Thursday, September 25, 2008

What Fannie Mae and Freddie Mac Tell Us About Free Markets

What Fannie Mae and Freddie Mac Tell Us About Free Markets

The Treasury and Federal Reserve plan to save teetering Fannie Mae and Freddie Mac should lay one myth to rest: that perfect free markets exist or are even desirable.

Conservatives argue that free markets are the solution to crises ranging from inadequate health care coverage and the looming insolvency of the social security system to the current housing-sparked financial mess. Listening to them, it's easy to forget that a market is a means, not an end, and that regulation and government in general are not inherently bad.

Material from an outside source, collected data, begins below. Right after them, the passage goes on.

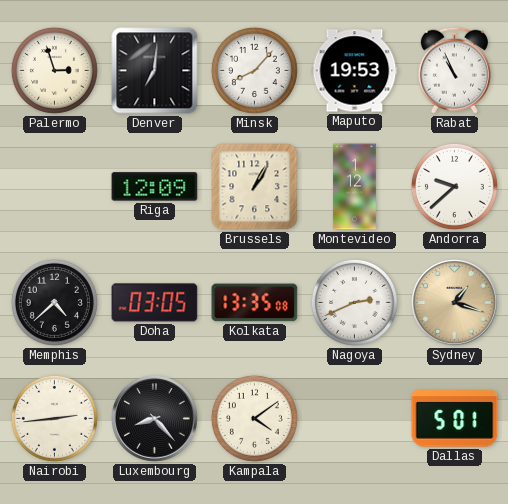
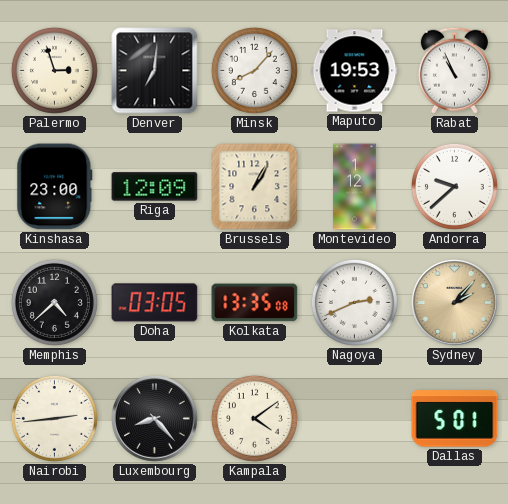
Kinshasa: none -> 23:00
Sydney: 1:18 -> 2:07
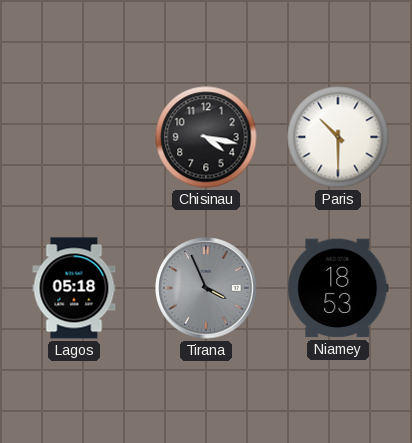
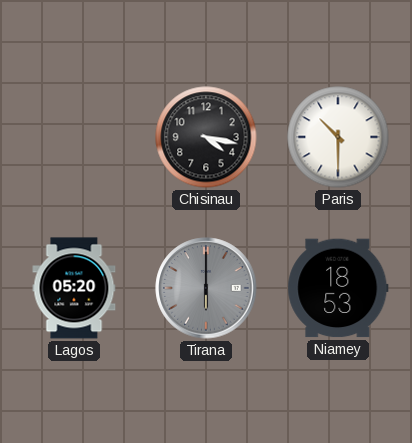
Lagos: 05:18 -> 05:20
Tirana: 3:56 -> 6:00
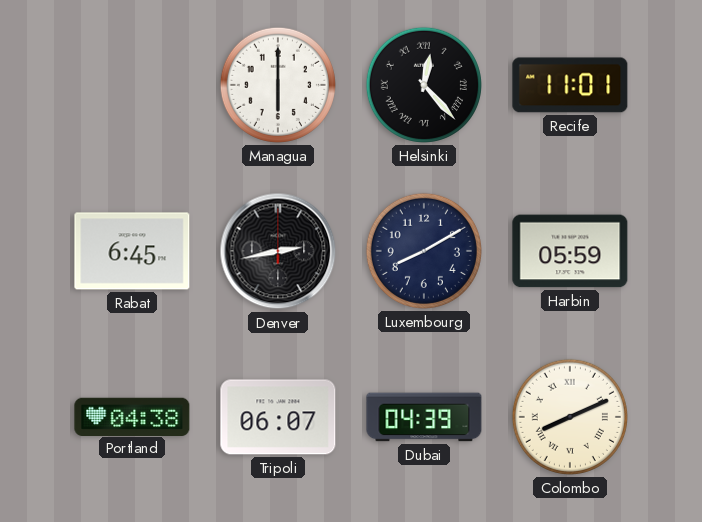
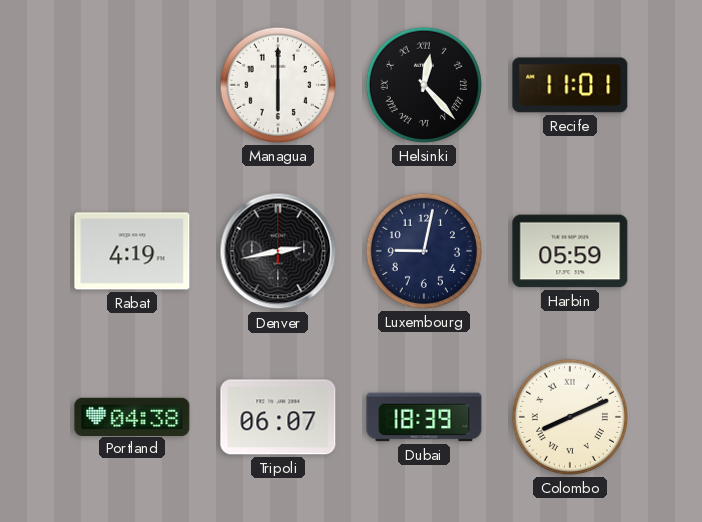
Rabat: 6:45 -> 4:19
Luxembourg: 8:10 -> 9:02
Dubai: 04:39 -> 18:39
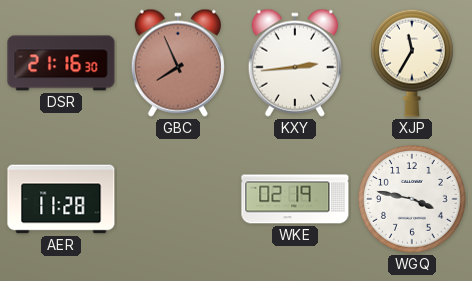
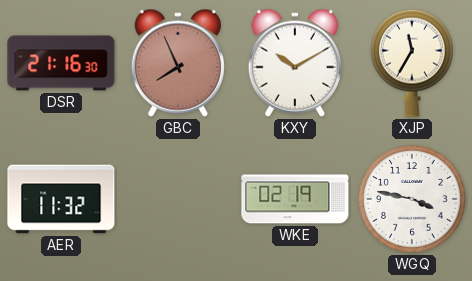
KXY: 2:44 -> 10:10
AER: 11:28 -> 11:32
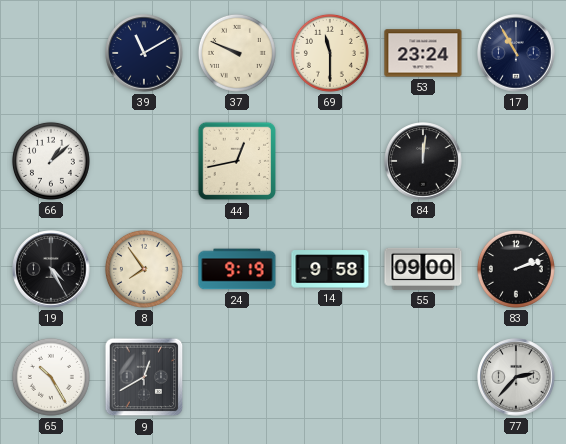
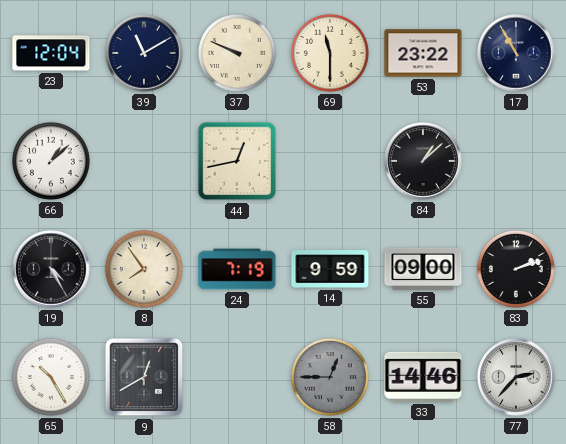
23: none -> 12:04
53: 23:24 -> 23:22
84: 12:01 -> 1:08
24: 9:19 -> 7:19
14: 9:58 -> 9:59
58: none -> 12:45
33: none -> 14:46
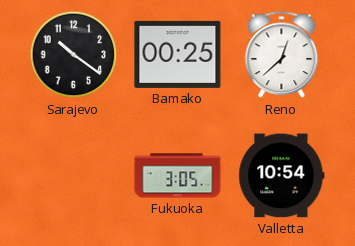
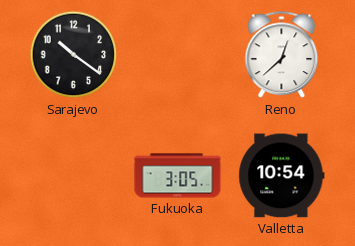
Bamako: 00:25 -> none
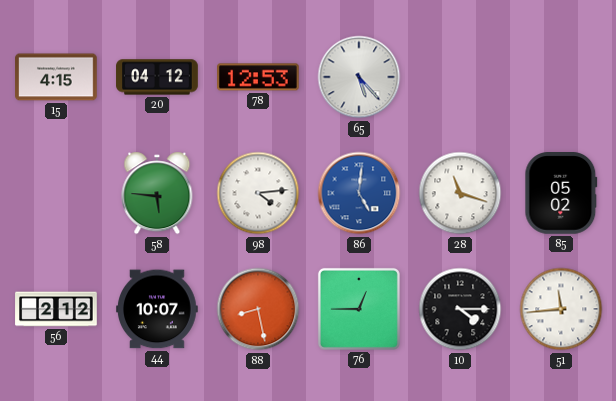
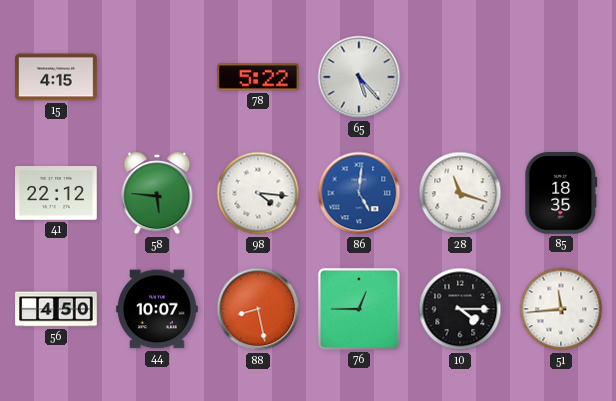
20: 04:12 -> none
78: 12:53 -> 5:22
41: none -> 22:12
98: 4:14 -> 4:16
85: 05:02 -> 18:35
56: 2:12 -> 4:50
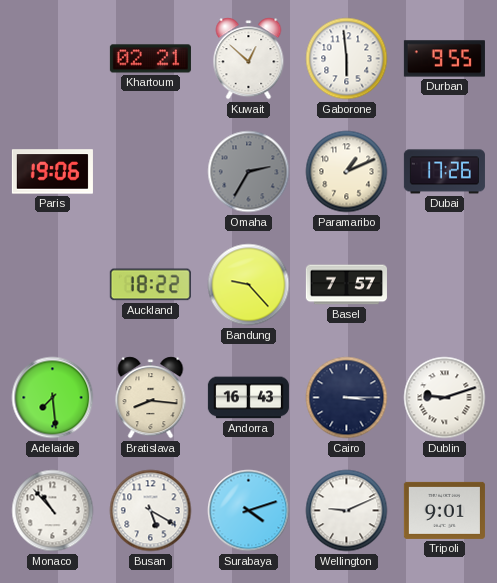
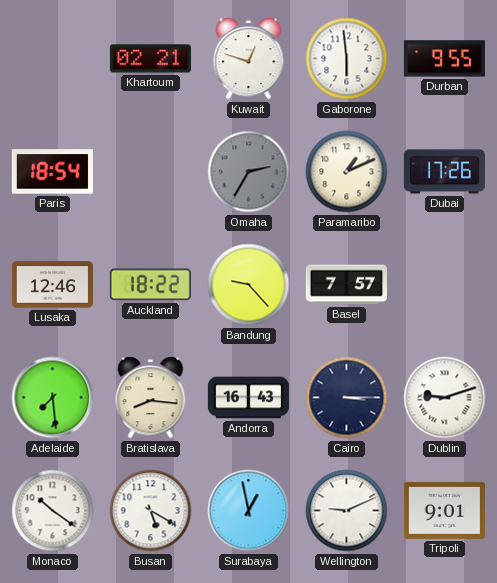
Kuwait: 12:52 -> 12:48
Paris: 19:06 -> 18:54
Lusaka: none -> 12:46
Monaco: 10:53 -> 10:21
Surabaya: 4:12 -> 12:58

Many business executives don't really want a truly free, transparent market--for understandable reasons. As any economist will tell you, companies make a heck of a lot more money when information asymmetries and inefficiencies exist. Over the years, plenty of executives who described themselves as free marketers have happily accepted help from Washington when their companies or industries ran into trouble.

Societies elevate certain values and aspirations to the status of universal rights. In the United States, these include freedom from discrimination, a decent education, a chance to own a home, retiring with some measure of security, and now access to affordable, high-quality health care.

Markets should be structured and governed to ensure that these universal rights take precedence over special interests, including business. And when the potential profits are insufficient to generate the private investment required to achieve society's goals, yes, there's a role for taxes.

Especially in this election year, now is a good time for Americans to clarify their values and aspirations as a society and to reconsider the best means for realizing them.

For example, it seems that the vast majority of Americans want universal health care coverage that's affordable, easy to use, and offers an abundance of choice and competition. Is employer-sponsored health care--an accident of history that serves barely half the population in some states and puts many U.S. industries at a competitive disadvantage--worth preserving?

Similarly, our goal is to make home ownership affordable and safe for the many and is not to turn homes into commodities that can be traded like pork-belly futures, right? If so, is the best means of financing home ownership opaque markets anchored by the likes of Fannie Mae and Freddie Mac--private companies whose executives and shareholders reaped handsome returns while taxpayers assumed the lion's share of the risks?

As we move ahead to claim our universal rights, let's remember that markets are a means, not an end, and that we can and should shape them to do our bidding.